FREYR, which previously sought to serve the energy storage and EV markets, was pursuing a gigawatt-scale battery factory in Coweta County, Georgia. Now the company will take control of Trina’s 5-GW solar panel assembly facility in Wilmer, Texas, paying Trina $340 million for its U.S. manufacturing assets. FREYR details in an investor presentation that it is establishing an operations and intellectual property agreement between Trina and FREYR.
Upon closing of the transaction, which is expected before the end of 2024, FREYR will begin its efforts on domestic cell manufacturing. Site selection is underway with FREYR targeting construction to begin in the second quarter of 2025. The cell outfit should support 1,800 jobs and begin production in 2026.
“We are pleased to announce this transformative transaction, which will immediately position the company as one of the leading solar manufacturing companies in the U.S.,” said Daniel Barcelo, FREYR’s newly appointed CEO. “We are proud to be partnered with Trina Solar, a global manufacturing and solar technology leader. Domestic manufacturing capacity for solar and batteries is essential for energy transition and job creation. The U.S. was once the global leader in solar, and it can be again.”
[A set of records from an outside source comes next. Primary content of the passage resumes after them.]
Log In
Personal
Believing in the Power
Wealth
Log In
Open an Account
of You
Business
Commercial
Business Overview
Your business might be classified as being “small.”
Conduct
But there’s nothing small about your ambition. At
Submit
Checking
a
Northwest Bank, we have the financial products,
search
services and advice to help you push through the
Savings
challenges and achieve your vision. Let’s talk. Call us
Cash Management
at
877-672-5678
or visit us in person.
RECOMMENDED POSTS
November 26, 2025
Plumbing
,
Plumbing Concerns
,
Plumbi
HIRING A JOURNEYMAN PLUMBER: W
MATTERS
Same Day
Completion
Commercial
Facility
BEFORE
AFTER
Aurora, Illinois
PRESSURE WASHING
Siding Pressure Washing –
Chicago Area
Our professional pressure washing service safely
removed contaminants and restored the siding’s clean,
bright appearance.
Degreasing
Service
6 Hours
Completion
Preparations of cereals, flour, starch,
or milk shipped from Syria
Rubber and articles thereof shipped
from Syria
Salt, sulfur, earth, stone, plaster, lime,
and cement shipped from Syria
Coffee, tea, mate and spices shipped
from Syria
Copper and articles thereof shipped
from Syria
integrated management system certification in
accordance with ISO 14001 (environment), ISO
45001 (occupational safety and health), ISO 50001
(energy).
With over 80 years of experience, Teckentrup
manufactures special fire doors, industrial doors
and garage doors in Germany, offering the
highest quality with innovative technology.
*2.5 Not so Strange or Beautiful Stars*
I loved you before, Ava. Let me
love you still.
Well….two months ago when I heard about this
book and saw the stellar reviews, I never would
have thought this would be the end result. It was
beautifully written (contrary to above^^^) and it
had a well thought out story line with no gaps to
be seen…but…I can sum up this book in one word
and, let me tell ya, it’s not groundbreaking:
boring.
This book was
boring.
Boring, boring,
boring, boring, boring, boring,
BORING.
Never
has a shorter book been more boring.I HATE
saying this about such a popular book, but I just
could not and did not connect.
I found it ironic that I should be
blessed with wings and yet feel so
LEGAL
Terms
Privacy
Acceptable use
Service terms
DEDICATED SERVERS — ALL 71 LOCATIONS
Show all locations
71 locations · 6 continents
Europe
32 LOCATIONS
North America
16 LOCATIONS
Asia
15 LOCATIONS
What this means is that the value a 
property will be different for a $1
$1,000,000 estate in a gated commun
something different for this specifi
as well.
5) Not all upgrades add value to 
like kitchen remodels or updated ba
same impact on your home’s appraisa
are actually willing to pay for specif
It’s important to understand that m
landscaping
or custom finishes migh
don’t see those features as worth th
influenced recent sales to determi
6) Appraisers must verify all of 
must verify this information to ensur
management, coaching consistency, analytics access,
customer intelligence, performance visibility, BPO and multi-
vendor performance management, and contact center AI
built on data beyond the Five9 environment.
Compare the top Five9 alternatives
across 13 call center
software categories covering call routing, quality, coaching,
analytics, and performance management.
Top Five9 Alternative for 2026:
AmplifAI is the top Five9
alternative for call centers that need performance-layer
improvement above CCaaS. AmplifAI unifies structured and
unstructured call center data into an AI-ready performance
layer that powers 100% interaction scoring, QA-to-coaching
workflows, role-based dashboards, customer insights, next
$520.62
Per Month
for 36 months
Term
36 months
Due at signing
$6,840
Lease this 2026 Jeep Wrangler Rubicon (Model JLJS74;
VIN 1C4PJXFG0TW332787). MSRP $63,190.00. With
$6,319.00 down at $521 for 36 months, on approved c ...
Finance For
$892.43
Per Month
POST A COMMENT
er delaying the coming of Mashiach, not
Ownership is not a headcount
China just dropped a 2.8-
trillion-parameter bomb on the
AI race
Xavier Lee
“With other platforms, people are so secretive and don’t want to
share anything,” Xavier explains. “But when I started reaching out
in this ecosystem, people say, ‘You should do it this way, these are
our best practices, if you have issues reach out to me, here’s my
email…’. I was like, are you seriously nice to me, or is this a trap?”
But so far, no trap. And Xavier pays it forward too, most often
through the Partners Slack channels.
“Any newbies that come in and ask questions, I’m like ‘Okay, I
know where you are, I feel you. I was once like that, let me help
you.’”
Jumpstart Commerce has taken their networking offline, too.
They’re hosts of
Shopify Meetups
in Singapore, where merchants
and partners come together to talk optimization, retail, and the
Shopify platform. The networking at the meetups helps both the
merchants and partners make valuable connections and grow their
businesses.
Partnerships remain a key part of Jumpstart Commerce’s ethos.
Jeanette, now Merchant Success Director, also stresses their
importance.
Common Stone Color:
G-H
FREYR said it has secured a U.S. polysilicon supply with Hemlock for its eventual cell production, which establishes a “platform for FREYR’s U.S. solar and battery storage strategy.” The company also announced it has terminated its battery technology license with 24M Technologies, but no further news was released on its potential Georgia battery factory.
Joining FREYR upon closing of the Trina transaction include Trina employees Mingxing Lin as chief strategy officer and Dave Gustafson as chief operating officer.
Solar panels produced by FREYER at the Texas plant will continue to have the Trina brand, and the two companies will jointly market the panels to the U.S. market.
edmund says
freyr battery should look into the new graphene- aluminum solar cell technology which has more output per cell. a 20% increase in power and more durable than conventional solar panel and less stress on the panel. and cheaper to produce and 5x lighter than traditional solar panel.
Ton Jopham says
Trina realizes Trump will inevitably nationalize their plant so they are dumping it. They will probably get minimal IP from the agreement only because of the visibility, but I’m not sure that matters because the Topcon IP is showing it’s weaknesses anyway per the latest PVEL scorecard. Maybe trump can make a deal with Mexico to extract the battery cell production IP from Mexico next
John says
Our government doesn’t nationalize private enterprises. Freyr is more than capable of evaluating the value and profitability of the Trina purchase.
Solarman2 says
“The company also announced it has terminated its battery technology license with 24M Technologies, but no further news was released on its potential Georgia battery factory.”
Interesting, 24M has been supplying materials to Kyocera for their residential Enerezza BESS units since right around 2020-2021. One has to ponder, what this means for FREYR and 24M, was this mutual or does FREYR have something else in the works it thinks will be better than 24M? Some articles online seem to pose a substantial investment in company Aleees LFP chemistry. This seems to suggest FREYR will pivot to Aleees LFP CAM and away from 24M slurry battery technology.